Your task is to output all the records below, word for word.
-- -- --
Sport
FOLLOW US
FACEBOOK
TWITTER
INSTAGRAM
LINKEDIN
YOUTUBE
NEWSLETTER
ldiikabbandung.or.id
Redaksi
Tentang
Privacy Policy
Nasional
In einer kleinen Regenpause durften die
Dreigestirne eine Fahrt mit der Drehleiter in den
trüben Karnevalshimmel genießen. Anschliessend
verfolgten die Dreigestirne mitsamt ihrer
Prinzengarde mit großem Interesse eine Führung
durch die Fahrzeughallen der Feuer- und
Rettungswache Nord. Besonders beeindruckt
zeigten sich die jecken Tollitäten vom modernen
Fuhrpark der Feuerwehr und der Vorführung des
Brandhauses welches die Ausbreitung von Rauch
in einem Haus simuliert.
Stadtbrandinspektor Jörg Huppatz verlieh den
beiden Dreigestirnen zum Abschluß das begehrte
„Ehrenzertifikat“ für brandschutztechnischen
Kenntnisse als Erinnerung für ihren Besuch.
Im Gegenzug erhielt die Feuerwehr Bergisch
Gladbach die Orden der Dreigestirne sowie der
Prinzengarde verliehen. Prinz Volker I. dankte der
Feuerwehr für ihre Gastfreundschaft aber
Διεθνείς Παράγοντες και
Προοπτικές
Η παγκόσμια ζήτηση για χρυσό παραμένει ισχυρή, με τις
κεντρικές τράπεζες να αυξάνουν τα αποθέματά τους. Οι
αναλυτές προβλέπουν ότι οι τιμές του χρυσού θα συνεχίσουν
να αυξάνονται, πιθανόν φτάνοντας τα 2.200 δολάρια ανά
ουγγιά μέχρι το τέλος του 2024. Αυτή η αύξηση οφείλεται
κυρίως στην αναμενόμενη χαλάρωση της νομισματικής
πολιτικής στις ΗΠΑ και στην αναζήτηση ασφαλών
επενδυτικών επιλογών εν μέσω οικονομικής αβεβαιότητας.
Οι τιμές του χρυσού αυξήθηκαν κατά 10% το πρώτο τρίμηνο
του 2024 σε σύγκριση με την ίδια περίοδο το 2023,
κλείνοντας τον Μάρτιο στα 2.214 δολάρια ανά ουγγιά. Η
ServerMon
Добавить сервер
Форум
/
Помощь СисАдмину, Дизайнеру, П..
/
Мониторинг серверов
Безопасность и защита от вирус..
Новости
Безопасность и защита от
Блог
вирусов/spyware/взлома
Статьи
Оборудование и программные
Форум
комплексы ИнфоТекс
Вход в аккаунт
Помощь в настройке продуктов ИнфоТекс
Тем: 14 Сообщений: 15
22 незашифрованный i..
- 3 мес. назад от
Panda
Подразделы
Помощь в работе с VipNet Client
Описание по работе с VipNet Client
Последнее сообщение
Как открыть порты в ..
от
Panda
-- -- --
TASK OUTPUT.
Sport
FOLLOW US
FACEBOOK
TWITTER
INSTAGRAM
LINKEDIN
YOUTUBE
NEWSLETTER
ldiikabbandung.or.id
Redaksi
Tentang
Privacy Policy
Nasional
In einer kleinen Regenpause durften die
Dreigestirne eine Fahrt mit der Drehleiter in den
trüben Karnevalshimmel genießen. Anschliessend
verfolgten die Dreigestirne mitsamt ihrer
Prinzengarde mit großem Interesse eine Führung
durch die Fahrzeughallen der Feuer- und
Rettungswache Nord. Besonders beeindruckt
zeigten sich die jecken Tollitäten vom modernen
Fuhrpark der Feuerwehr und der Vorführung des
Brandhauses welches die Ausbreitung von Rauch
in einem Haus simuliert.
Stadtbrandinspektor Jörg Huppatz verlieh den
beiden Dreigestirnen zum Abschluß das begehrte
„Ehrenzertifikat“ für brandschutztechnischen
Kenntnisse als Erinnerung für ihren Besuch.
Im Gegenzug erhielt die Feuerwehr Bergisch
Gladbach die Orden der Dreigestirne sowie der
Prinzengarde verliehen. Prinz Volker I. dankte der
Feuerwehr für ihre Gastfreundschaft aber
Διεθνείς Παράγοντες και
Προοπτικές
Η παγκόσμια ζήτηση για χρυσό παραμένει ισχυρή, με τις
κεντρικές τράπεζες να αυξάνουν τα αποθέματά τους. Οι
αναλυτές προβλέπουν ότι οι τιμές του χρυσού θα συνεχίσουν
να αυξάνονται, πιθανόν φτάνοντας τα 2.200 δολάρια ανά
ουγγιά μέχρι το τέλος του 2024. Αυτή η αύξηση οφείλεται
κυρίως στην αναμενόμενη χαλάρωση της νομισματικής
πολιτικής στις ΗΠΑ και στην αναζήτηση ασφαλών
επενδυτικών επιλογών εν μέσω οικονομικής αβεβαιότητας.
Οι τιμές του χρυσού αυξήθηκαν κατά 10% το πρώτο τρίμηνο
του 2024 σε σύγκριση με την ίδια περίοδο το 2023,
κλείνοντας τον Μάρτιο στα 2.214 δολάρια ανά ουγγιά. Η
ServerMon
Добавить сервер
Форум
/
Помощь СисАдмину, Дизайнеру, П..
/
Мониторинг серверов
Безопасность и защита от вирус..
Новости
Безопасность и защита от
Блог
вирусов/spyware/взлома
Статьи
Оборудование и программные
Форум
комплексы ИнфоТекс
Вход в аккаунт
Помощь в настройке продуктов ИнфоТекс
Тем: 14 Сообщений: 15
22 незашифрованный i..
- 3 мес. назад от
Panda
Подразделы
Помощь в работе с VipNet Client
Описание по работе с VipNet Client
Последнее сообщение
Как открыть порты в ..
от
Panda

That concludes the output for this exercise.